The SDT’s analysis focused on two key occasions: (1) when Mr Hussain received Dr Tanvir’s addendum report in August 2020, which still omitted reference to the prior injury, and (2) when he signed his witness statement in October 2020, again failing to mention the earlier fall and asserting that all injuries were attributable to the accident.
The Tribunal found that Mr Hussain had breached his ongoing duty of disclosure, particularly as an experienced solicitor with some prior personal injury expertise. His failure to ensure the accuracy of the expert report and witness statement constituted serious misconduct. However, the Tribunal distinguished between a mere failure to disclose and deliberate dishonesty.
Why the SDT Did Not Find Dishonesty
Despite the civil court’s finding of “fundamental dishonesty”, the SDT confirmed it was not bound to reach the same conclusion. Applying the two-stage test in Ivey, the Tribunal first considered Mr Hussain’s actual state of knowledge. It was clear that he knew of the prior injury and its relevance. The second stage required the Tribunal to assess whether his conduct was dishonest by the standards of ordinary decent people.
Several mitigating factors were referenced during the SDT proceedings including:
- Mr Hussain had disclosed his full medical records to the defendant’s solicitors.
- He had attempted to rectify the expert report by contacting the medical agency twice, although the corrections were not made.
- Dr Tanvir later accepted responsibility for the oversight and apologised.
- There was no evidence of exaggeration of symptoms or fabrication of documents.
- Mr Hussain self-reported the adverse judgment to the SRA and cooperated fully.
- He provided substantial character evidence attesting to his integrity.
On balance, the SDT concluded that, while Mr Hussain’s conduct was misleading and fell below the standards expected of a solicitor, it did not meet the high threshold for dishonesty. The Tribunal also declined to make a finding of recklessness, noting that this was not clearly pleaded.
Sanction and Costs
The SDT imposed a four-month suspension, suspended for two years, and ordered Mr Hussain to pay £15,000 towards costs. The Tribunal emphasised that misleading the court is inherently serious, but that the absence of dishonesty, the isolated nature of the episode, and Mr Hussain’s exemplary career warranted a proportionate response.
Implications for future dishonesty cases
This decision underscores several key points for practitioners:
- Civil findings of dishonesty are not determinative in disciplinary proceedings. The SDT will conduct its own assessment, applying the Ivey test and considering all relevant evidence and mitigation.

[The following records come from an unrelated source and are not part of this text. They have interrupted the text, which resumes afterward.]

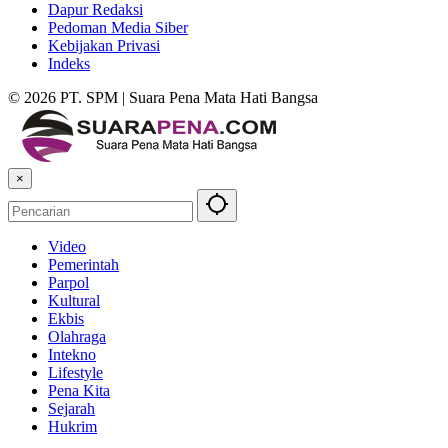
Dapur Redaksi
Pedoman Media Siber
Kebijakan Privasi
Indeks
© 2026 PT. SPM | Suara Pena Mata Hati Bangsa
×
Video
Pemerintah
Parpol
Kultural
Ekbis
Olahraga
Intekno
Lifestyle
Pena Kita
Sejarah
Hukrim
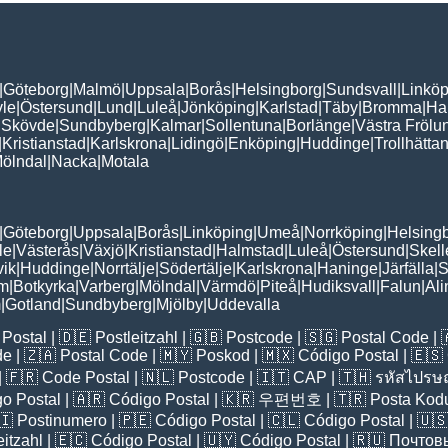
|
Göteborg
|
Malmö
|
Uppsala
|
Borås
|
Helsingborg
|
Sundsvall
|
Linköp
le
|
Östersund
|
Lund
|
Luleå
|
Jönköping
|
Karlstad
|
Täby
|
Bromma
|
Ha
|
Skövde
|
Sundbyberg
|
Kalmar
|
Sollentuna
|
Borlänge
|
Västra Frölu
|
Kristianstad
|
Karlskrona
|
Lidingö
|
Enköping
|
Huddinge
|
Trollhätta
ölndal
|
Nacka
|
Motala
|
Göteborg
|
Uppsala
|
Borås
|
Linköping
|
Umeå
|
Norrköping
|
Helsing
le
|
Västerås
|
Växjö
|
Kristianstad
|
Halmstad
|
Luleå
|
Östersund
|
Skell
vik
|
Huddinge
|
Norrtälje
|
Södertälje
|
Karlskrona
|
Haninge
|
Järfälla
|
S
lm
|
Botkyrka
|
Varberg
|
Mölndal
|
Värmdö
|
Piteå
|
Hudiksvall
|
Falun
|
Al
m
|
Gotland
|
Sundbyberg
|
Mjölby
|
Uddevalla
Postal
| 🇩🇪
Postleitzahl
| 🇬🇧
Postcode
| 🇸🇬
Postal Code
| 
de
| 🇿🇦
Postal Code
| 🇲🇾
Poskod
| 🇲🇽
Código Postal
| 🇪🇸
| 🇫🇷
Code Postal
| 🇳🇱
Postcode
| 🇮🇹
CAP
| 🇹🇭
รหัสไปรษณ
o Postal
| 🇦🇷
Código Postal
| 🇰🇷
우편번호
| 🇹🇷
Posta Kod
🇮
Postinumero
| 🇵🇪
Código Postal
| 🇨🇱
Código Postal
| 🇺
eitzahl
| 🇪🇨
Código Postal
| 🇺🇾
Código Postal
| 🇷🇺
Почтов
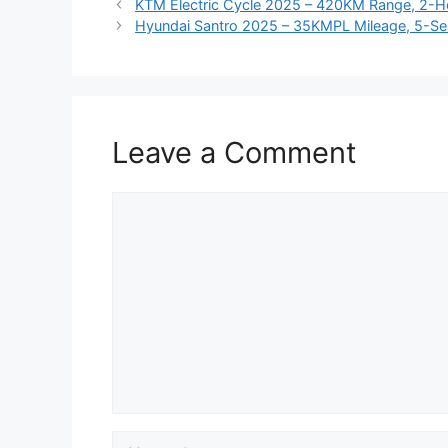
KTM Electric Cycle 2025 – 420KM Range, 2-Ho
Hyundai Santro 2025 – 35KMPL Mileage, 5-Sea
Leave a Comment
Comment
Name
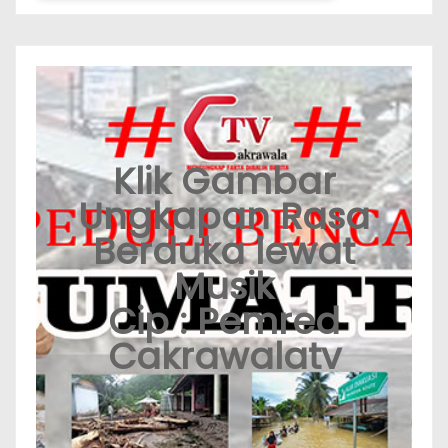
Klik Gambar
Ungkapan Rasa
Berduka lewat
Musik
Cip : Pemred
Cakrawalatv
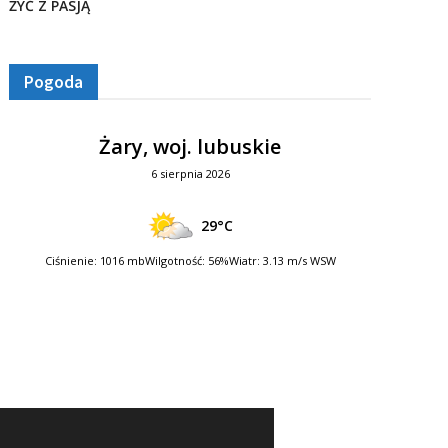
ŻYĆ Z PASJĄ
Pogoda
Żary, woj. lubuskie
6 sierpnia 2026
29°C
Ciśnienie: 1016 mb
Wilgotność: 56%
Wiatr: 3.13 m/s WSW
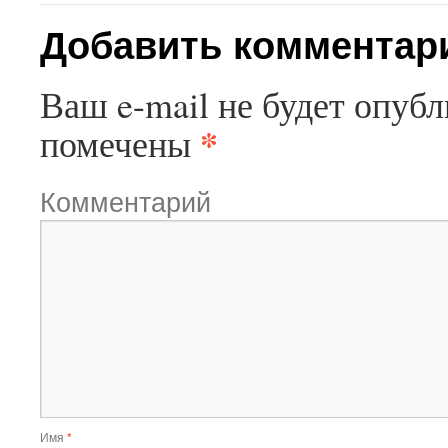
Добавить комментар
Ваш e-mail не будет опубл
*
помечены
Комментарий
Имя
*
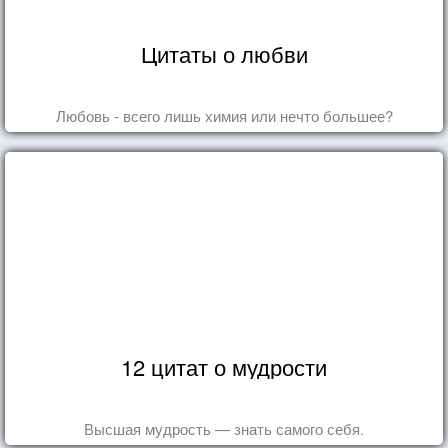
Цитаты о любви
Любовь - всего лишь химия или нечто большее?
12 цитат о мудрости
Высшая мудрость — знать самого себя.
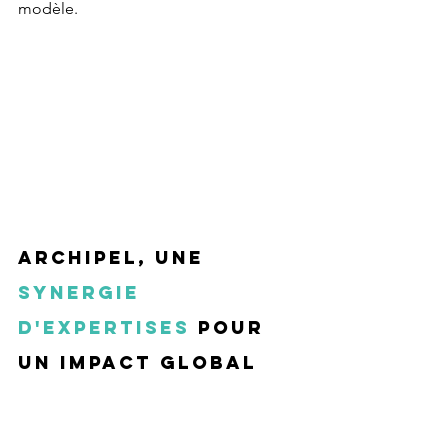
modèle.
ARCHIPEL, une 
synergie 
d'expertises
 pour 
un impact global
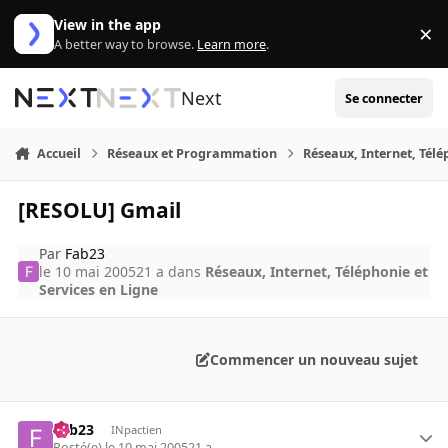
Aller au contenu
View in the app
×
Di
A better way to browse.
Learn more
.
Next
Se connecter
Accueil
Réseaux et Programmation
Réseaux, Internet, Télé
[RESOLU] Gmail
Par
Fab23
le 10 mai 2005
21 a
dans
Réseaux, Internet, Téléphonie et
Services en Ligne
Commencer un nouveau sujet
Fab23
INpactien
Posté(e)
le 10 mai 2005
21 a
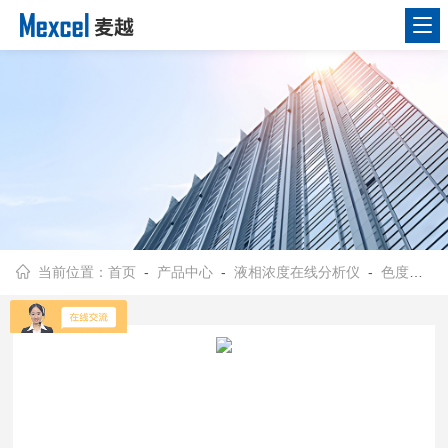
当前位置：
首页
-
产品中心
-
液相浓度在线分析仪
-
色度在线分析仪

- The threshold for professional dishonesty remains high. Mere failures to disclose, even if serious, may not amount to dishonesty absent clear evidence of intent to mislead for personal gain.

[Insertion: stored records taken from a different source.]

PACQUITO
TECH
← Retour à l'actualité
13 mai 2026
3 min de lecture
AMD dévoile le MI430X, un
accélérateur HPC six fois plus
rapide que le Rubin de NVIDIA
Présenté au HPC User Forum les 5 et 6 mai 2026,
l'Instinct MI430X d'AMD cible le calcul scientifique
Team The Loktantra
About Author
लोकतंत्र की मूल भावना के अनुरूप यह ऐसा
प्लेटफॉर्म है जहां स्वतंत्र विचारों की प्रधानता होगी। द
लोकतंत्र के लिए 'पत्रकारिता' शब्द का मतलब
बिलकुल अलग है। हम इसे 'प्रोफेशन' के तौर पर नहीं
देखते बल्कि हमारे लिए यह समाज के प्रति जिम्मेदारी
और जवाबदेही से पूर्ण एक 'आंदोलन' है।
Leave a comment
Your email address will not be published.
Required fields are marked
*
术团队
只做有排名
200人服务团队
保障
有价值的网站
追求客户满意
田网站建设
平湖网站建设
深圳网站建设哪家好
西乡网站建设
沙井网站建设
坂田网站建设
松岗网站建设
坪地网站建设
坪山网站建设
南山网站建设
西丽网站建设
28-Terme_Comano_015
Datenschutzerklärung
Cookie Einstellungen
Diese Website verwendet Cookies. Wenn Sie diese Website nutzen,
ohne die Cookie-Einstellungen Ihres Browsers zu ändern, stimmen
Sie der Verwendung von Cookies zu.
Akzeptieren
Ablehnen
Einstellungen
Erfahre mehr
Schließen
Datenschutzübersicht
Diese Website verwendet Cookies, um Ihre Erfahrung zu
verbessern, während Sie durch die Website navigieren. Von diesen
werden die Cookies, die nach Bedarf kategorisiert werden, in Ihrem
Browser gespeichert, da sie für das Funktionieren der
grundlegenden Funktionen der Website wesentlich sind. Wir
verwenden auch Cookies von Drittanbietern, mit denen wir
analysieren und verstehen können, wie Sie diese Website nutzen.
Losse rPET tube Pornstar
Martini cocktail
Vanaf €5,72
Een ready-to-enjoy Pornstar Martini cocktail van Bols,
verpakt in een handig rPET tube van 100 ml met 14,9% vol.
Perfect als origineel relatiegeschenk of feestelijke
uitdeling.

- Solicitors must be scrupulous in ensuring accuracy in expert reports and witness statements. The duty of disclosure is ongoing and extends beyond the mere provision of records.

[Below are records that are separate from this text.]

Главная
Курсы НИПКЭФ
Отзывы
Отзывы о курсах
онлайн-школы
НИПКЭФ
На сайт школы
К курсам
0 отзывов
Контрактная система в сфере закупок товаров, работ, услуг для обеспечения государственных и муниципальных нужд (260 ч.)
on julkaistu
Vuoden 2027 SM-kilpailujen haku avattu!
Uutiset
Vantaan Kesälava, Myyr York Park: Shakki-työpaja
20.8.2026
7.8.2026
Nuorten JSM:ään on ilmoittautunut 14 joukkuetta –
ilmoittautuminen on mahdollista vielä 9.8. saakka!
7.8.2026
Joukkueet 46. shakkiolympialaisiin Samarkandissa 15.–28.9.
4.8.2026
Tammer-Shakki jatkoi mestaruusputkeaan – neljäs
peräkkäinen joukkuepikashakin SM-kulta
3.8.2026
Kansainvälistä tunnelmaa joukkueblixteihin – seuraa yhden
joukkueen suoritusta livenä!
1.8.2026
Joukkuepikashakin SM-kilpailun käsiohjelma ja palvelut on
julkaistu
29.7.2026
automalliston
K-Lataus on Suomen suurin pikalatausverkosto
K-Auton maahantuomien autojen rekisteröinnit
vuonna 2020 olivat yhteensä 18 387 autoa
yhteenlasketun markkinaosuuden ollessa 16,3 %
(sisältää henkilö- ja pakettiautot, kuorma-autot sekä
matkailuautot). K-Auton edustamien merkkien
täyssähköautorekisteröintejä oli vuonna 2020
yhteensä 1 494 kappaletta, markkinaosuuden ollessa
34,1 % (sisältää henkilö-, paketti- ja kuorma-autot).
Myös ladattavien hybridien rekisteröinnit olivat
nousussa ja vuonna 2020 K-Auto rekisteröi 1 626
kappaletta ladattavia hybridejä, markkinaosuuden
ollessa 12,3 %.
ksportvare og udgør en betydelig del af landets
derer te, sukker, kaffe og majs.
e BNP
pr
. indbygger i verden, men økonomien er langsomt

- Mitigation matters. Self-reporting and cooperation are key. When this is combined with an unblemished record can significantly influence the outcome.
This case highlights the importance of rigorous disclosure and transparency in litigation, as well as the nuanced approach taken by the SDT in assessing dishonesty. Practitioners should be aware that while misleading the court is always serious, only the clearest cases will result in findings of professional dishonesty and the most severe sanctions.